HE stained image analysis

We analyzed HE stained slides which were serial sections of the p63 immunohistochemistry slides. Supplemental Figure S1 shows the flowchart of image analysis for HE stained image. All slides were scanned by the WSI scanner (Hamamatsu NanoZoomer 2.0-HT Slide Scanner) at 20x image magnification and are stored on a computer system at the same size and magnification as the p63 immunohistochemistry images. We selected 70 ROIs corresponding to those of the p63 immunohistochemistry images. For the HE image analysis, we applied analysis software made by NEC21,28 that segments the contour of cell nuclei. Note that segmentation on pathology slides is affected by color. In order to do accurate segmentation, we use a different segmentation method for p63 images. First, a trained classifier predicts the RGB color components of the hematoxylin based on the overall color histogram of the ROI. Then all pixels are projected onto the hematoxylin color vector resulting in a grey-level pixel map. Three types of filters are then used to locate nuclei centers. For small and mid-sized dense nuclei, two difference-of-Gaussian (DoG) filters were used, and for large nuclei, a Hough transform filter was used. Using these three filters, the analytical system produces three maps of hematoxylin peak signal which are then aggregated. After non-maxima suppression, polar cross sections were extracted from candidates’ centers. From peaks of Hematoxylin signal on the polar image, the system found the nucleus contour line using the snake line tracking method. As a result, all nuclei on the ROIs are segmented, including epithelial cells, stroma cells, lymphocytes, necrotic nuclei, etc. (Supplemental Figures S1–2). We then manually picked up the myoepithelial nuclei by referencing the corresponding p63 images (Supplemental Figures S1–3). Finally, we measured each identified cell using CellProfiler26 using the same features as the analysis of p63 immunohistochemistry images.

Classification system

Classification was performed using Support Vector Machines (SVM)29 with Radial Basis Function (RBF) kernel using the LIBSVM30 package. First, we randomly split the data into a training (70%) and test set (30%). Next, we normalized the features across the training set (mean-centered, variance-scaled). The SVM hyper-parameters (C and γ of the RBF kernel) were calibrated using a grid search. We then computed the F-score (a measure of discrimination power) of each feature. Although there are correlations between some features, each has its own distinctive meaning rooted in the fields of biology and pathology. Using a feature selection process based on F-score metric31, we verified the usefulness of each features. On Supplemental Figure S2, we show that the combination of all 32 features provides the best accuracy. Finally, we applied the SVM model trained on the training dataset to the test data. This process was done 5 times with different training/test splits. In addition, we also split a total of 22 cases into 21 training cases and 1 test case randomly. This process was done 10 times with different training/test splits.
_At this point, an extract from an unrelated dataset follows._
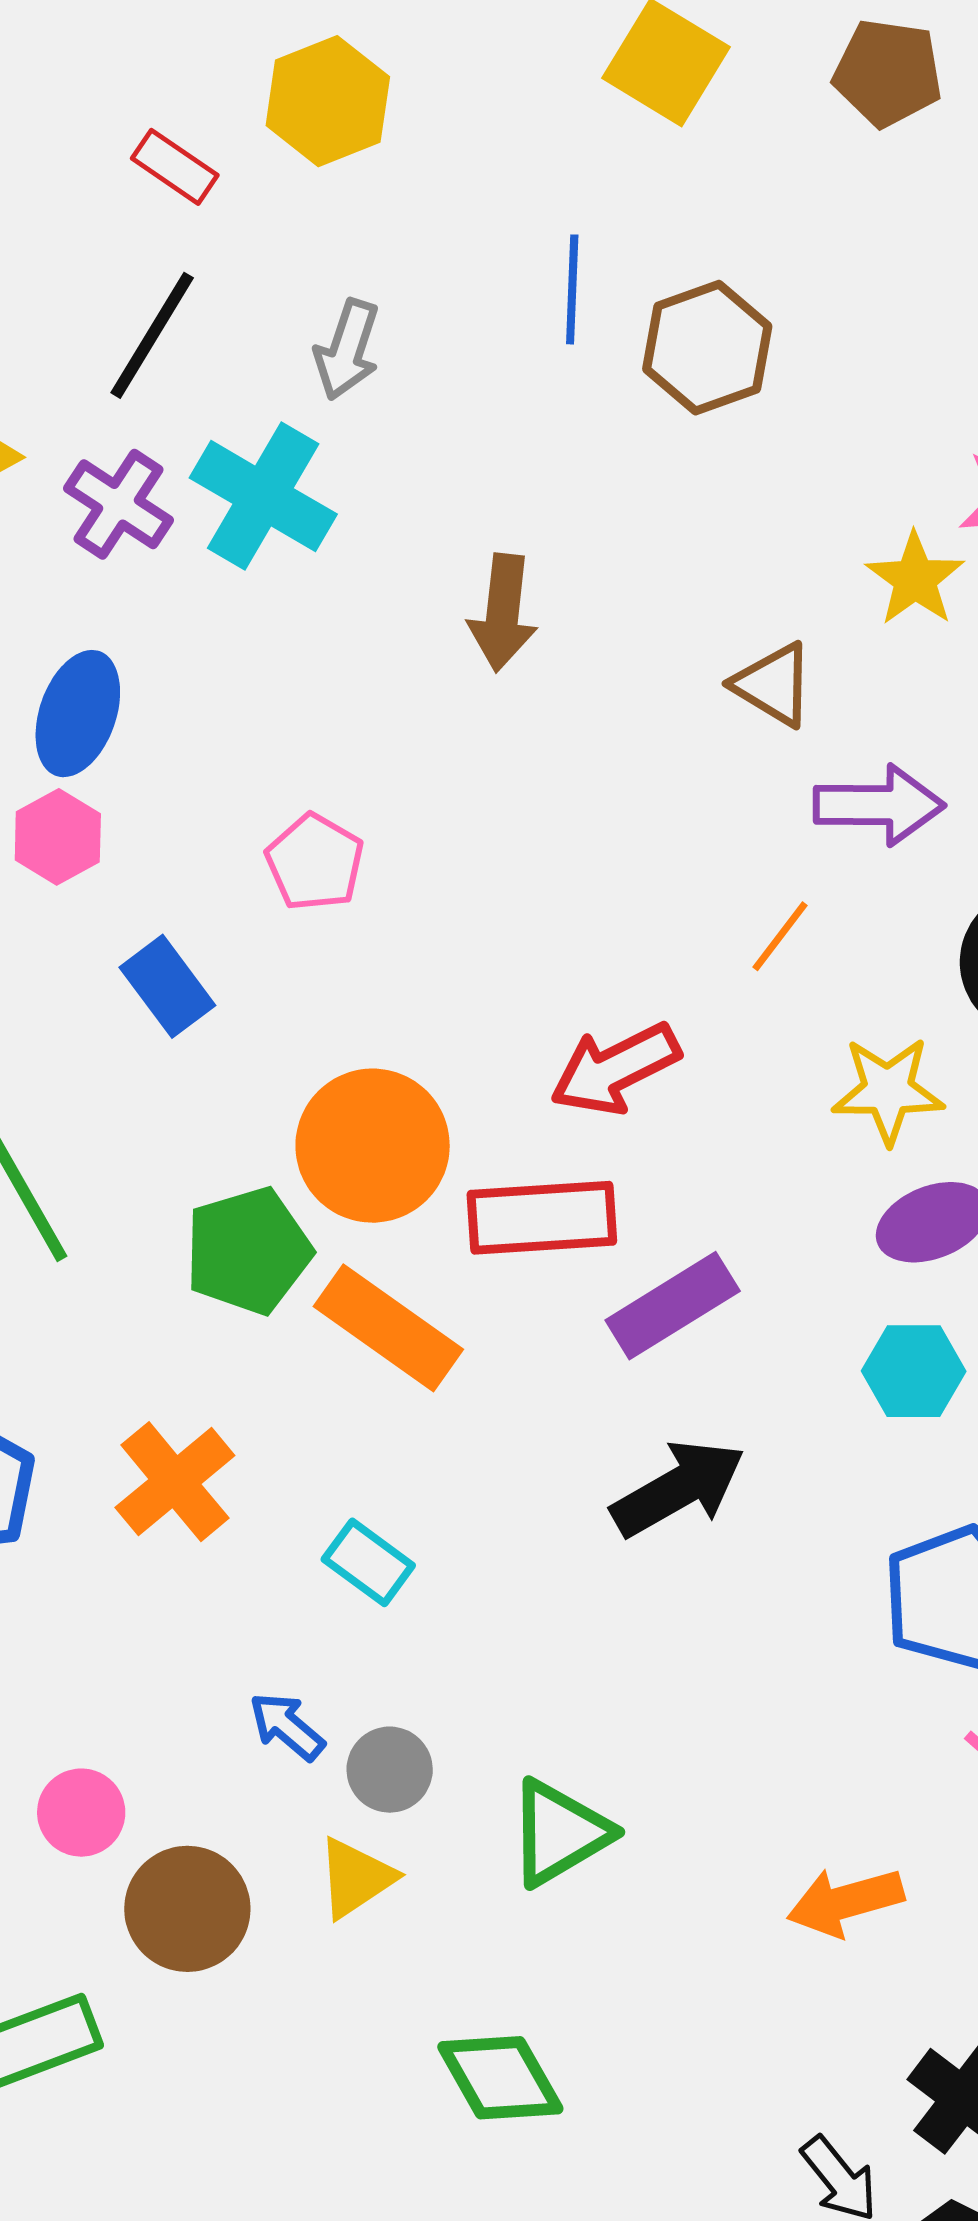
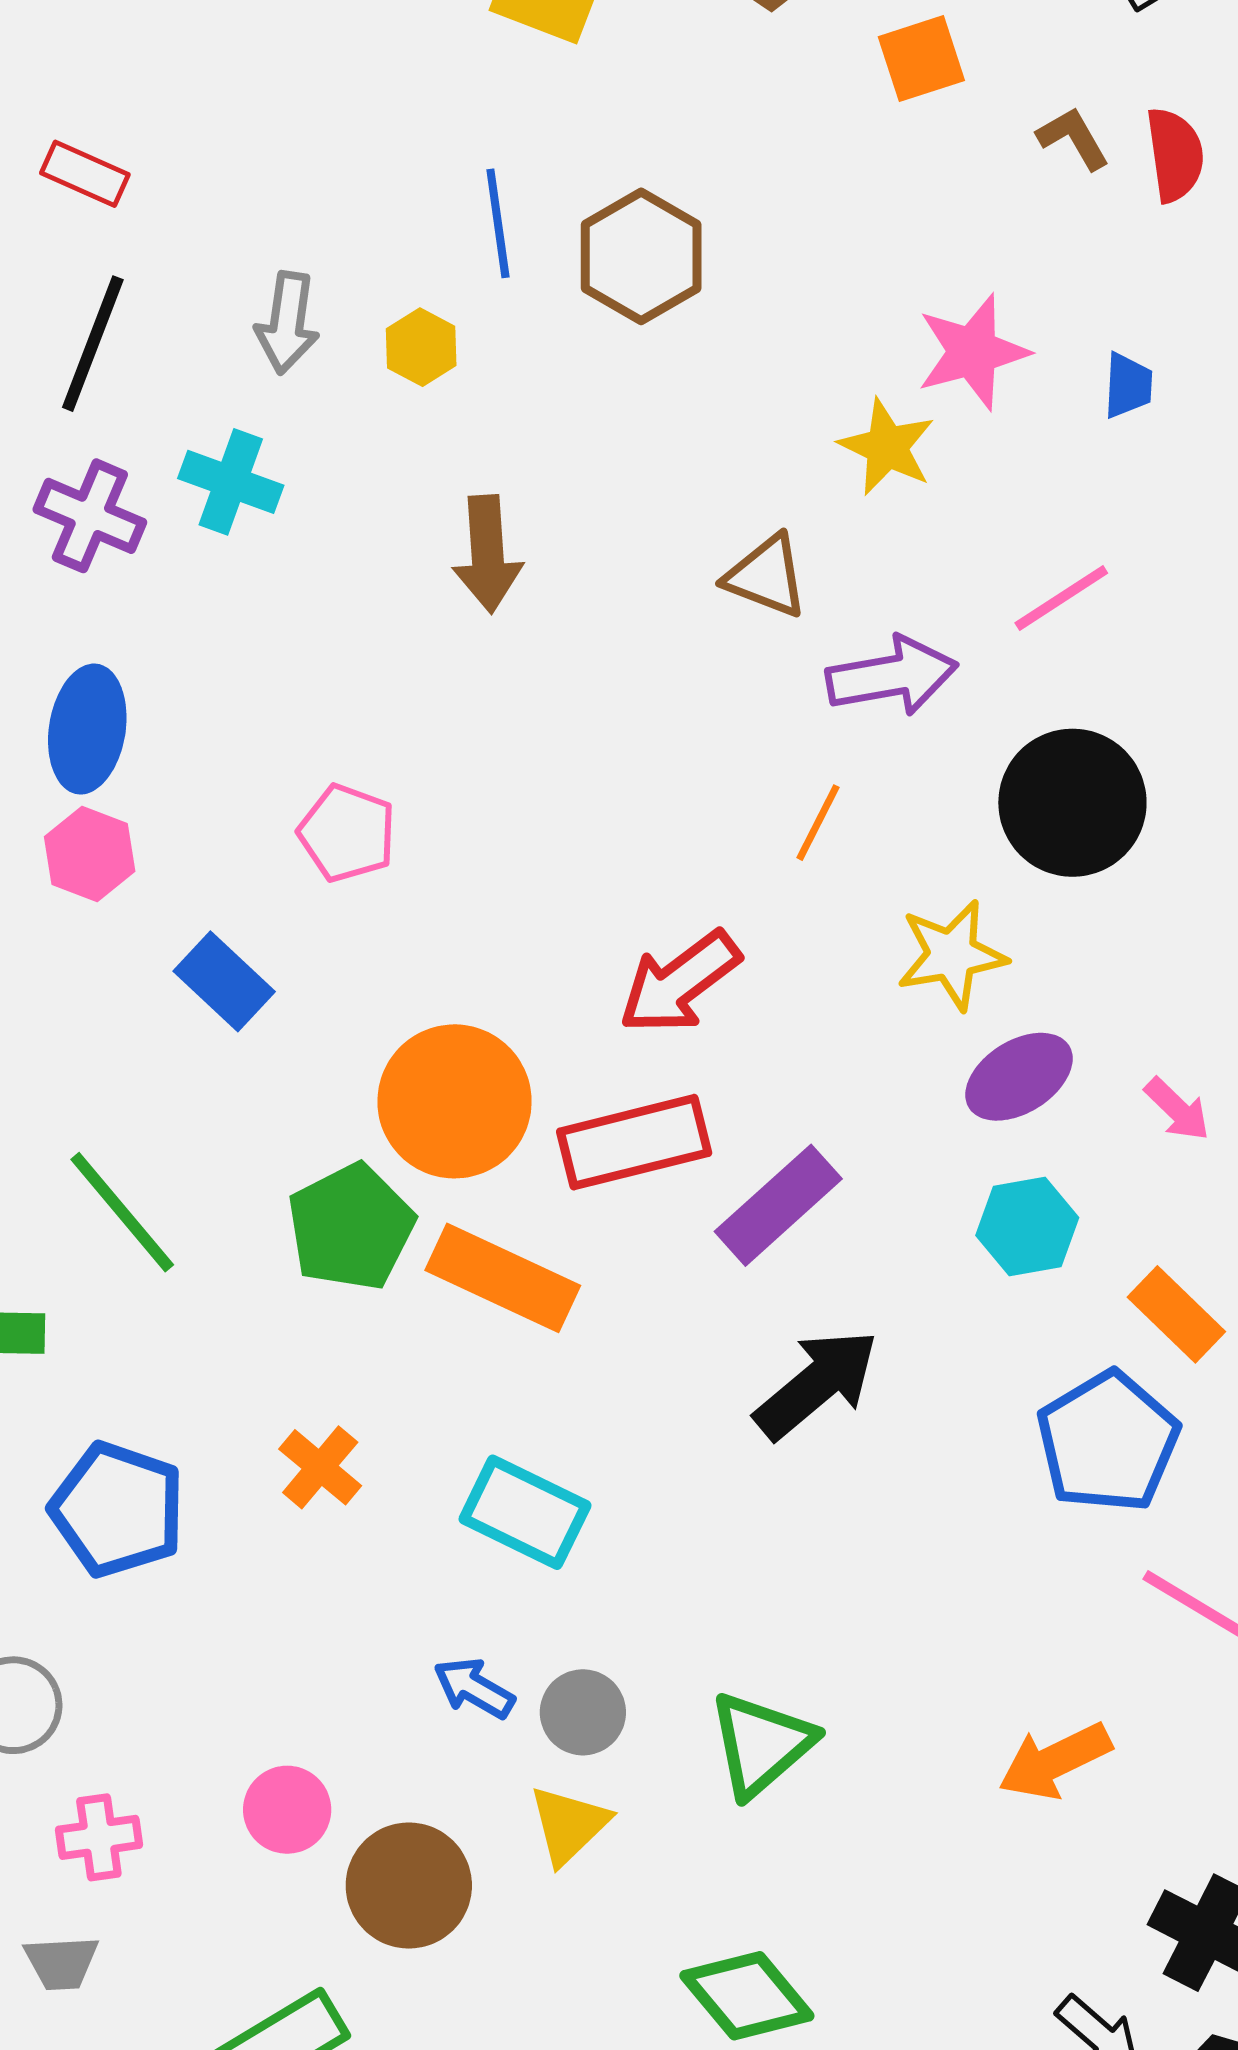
yellow hexagon: (328, 101) -> (421, 347), moved, size x0.6
cyan cross: (263, 496) -> (231, 482), size x0.7
orange cross: (175, 1482) -> (320, 1467), size x0.7
cyan rectangle: (368, 1562) -> (525, 1512), size x1.4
Characterization of morphological heterogeneity based on SVM classification

To characterize the degree of heterogeneity of myoepithelial cells, we computed the spatial distribution of each type of myoepithelial cell classified by the SVM. Figure 1B shows an example of classified myoepithelial cell nuclei: dark blue nuclei shows myoepithelial cells classified as normal group, light blue nuclei as UDH group, light red nuclei as LG-DCIS group and dark red nuclei as HG-DCIS group. A bar graph shows the proportion of each classified cell type in the duct. Proportions of cell types are calculated both per duct and per patient.

Electron microscopy

Fresh breast cancer tissue samples were put immediately into 2.5% glutaraldehyde (pH7.4) and fixed in 1% osmium tetroxide. These fixed samples were treated with a graded series of dehydration and then embedded in epon. Sections 0.1 μm thick were cut, stained with uranyl acetate and lead citrate, and examined with a transmission electron microscope at 60 kV. We observed a total of 584 cells.

Protein interaction search in meta-analytic database

We searched the possible candidate crosstalk molecules using meta-analytic databases: the Human Protein Atlas Database (http://www.proteinatlas.org/)32 and Human Plasma Membrane Receptome database (http://receptome.stanford.edu/hpmr/home.asp)33. First, we searched 1879 proteins which included the key word “receptor” and are expressed on the normal myoepithelial cells in breast. Second, we narrowed down the list to 66 proteins which are predicted to be located on the plasma membrane. Third, we searched the corresponding ligands expressed on the breast luminal cells in Human Plasma Membrane Receptome database. As a result, 27 receptors/ligands couples were selected. Finally, we got 9 receptor/ligand couples after the exclusion of those with low levels of receptor/ligand expression (Supplemental Table S4).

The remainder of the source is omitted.